* _Data provided_:
::::::

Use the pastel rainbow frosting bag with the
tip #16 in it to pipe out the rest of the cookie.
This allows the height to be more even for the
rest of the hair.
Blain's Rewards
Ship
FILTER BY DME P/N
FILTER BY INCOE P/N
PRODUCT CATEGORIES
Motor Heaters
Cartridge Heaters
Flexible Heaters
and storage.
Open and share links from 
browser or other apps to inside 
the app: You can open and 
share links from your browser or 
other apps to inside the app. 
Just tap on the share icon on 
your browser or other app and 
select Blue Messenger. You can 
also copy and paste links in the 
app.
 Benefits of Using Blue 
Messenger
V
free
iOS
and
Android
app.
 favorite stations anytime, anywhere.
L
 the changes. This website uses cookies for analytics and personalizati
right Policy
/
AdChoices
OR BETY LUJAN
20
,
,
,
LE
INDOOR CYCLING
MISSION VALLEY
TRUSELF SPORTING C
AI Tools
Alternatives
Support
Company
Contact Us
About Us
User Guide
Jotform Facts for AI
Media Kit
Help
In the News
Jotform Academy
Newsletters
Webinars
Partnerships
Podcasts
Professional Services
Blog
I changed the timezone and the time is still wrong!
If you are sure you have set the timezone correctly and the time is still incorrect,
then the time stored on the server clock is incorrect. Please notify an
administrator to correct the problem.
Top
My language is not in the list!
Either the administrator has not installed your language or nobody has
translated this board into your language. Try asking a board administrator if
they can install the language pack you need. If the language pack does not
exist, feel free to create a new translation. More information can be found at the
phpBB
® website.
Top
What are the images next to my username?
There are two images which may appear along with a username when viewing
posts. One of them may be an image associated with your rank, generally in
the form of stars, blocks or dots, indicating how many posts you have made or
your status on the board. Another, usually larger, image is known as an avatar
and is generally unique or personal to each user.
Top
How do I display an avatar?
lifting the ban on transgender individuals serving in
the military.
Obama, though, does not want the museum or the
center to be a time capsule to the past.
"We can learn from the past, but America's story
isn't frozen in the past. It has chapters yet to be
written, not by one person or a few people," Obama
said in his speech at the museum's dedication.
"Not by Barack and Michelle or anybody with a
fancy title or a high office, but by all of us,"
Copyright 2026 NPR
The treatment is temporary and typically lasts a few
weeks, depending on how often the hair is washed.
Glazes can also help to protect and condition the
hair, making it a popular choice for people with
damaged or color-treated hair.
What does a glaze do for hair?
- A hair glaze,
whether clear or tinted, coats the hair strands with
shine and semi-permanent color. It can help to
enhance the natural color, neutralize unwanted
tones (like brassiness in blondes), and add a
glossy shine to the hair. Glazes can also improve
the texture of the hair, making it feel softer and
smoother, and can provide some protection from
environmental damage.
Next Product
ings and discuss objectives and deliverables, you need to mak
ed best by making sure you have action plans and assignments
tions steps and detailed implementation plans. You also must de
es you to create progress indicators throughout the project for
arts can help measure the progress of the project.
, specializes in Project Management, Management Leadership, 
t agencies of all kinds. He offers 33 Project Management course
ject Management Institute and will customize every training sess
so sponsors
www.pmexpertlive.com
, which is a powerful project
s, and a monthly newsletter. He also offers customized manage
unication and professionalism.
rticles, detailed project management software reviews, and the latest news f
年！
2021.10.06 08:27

::::::

* _Brief_:
Include the first line of the listing, the line with "posts. One of", and every line between them, each repeated exactly, and output only those.

* _Response below_:
Use the pastel rainbow frosting bag with the
tip #16 in it to pipe out the rest of the cookie.
This allows the height to be more even for the
rest of the hair.
Blain's Rewards
Ship
FILTER BY DME P/N
FILTER BY INCOE P/N
PRODUCT CATEGORIES
Motor Heaters
Cartridge Heaters
Flexible Heaters
and storage.
Open and share links from 
browser or other apps to inside 
the app: You can open and 
share links from your browser or 
other apps to inside the app. 
Just tap on the share icon on 
your browser or other app and 
select Blue Messenger. You can 
also copy and paste links in the 
app.
 Benefits of Using Blue 
Messenger
V
free
iOS
and
Android
app.
 favorite stations anytime, anywhere.
L
 the changes. This website uses cookies for analytics and personalizati
right Policy
/
AdChoices
OR BETY LUJAN
20
,
,
,
LE
INDOOR CYCLING
MISSION VALLEY
TRUSELF SPORTING C
AI Tools
Alternatives
Support
Company
Contact Us
About Us
User Guide
Jotform Facts for AI
Media Kit
Help
In the News
Jotform Academy
Newsletters
Webinars
Partnerships
Podcasts
Professional Services
Blog
I changed the timezone and the time is still wrong!
If you are sure you have set the timezone correctly and the time is still incorrect,
then the time stored on the server clock is incorrect. Please notify an
administrator to correct the problem.
Top
My language is not in the list!
Either the administrator has not installed your language or nobody has
translated this board into your language. Try asking a board administrator if
they can install the language pack you need. If the language pack does not
exist, feel free to create a new translation. More information can be found at the
phpBB
® website.
Top
What are the images next to my username?
There are two images which may appear along with a username when viewing
posts. One of them may be an image associated with your rank, generally in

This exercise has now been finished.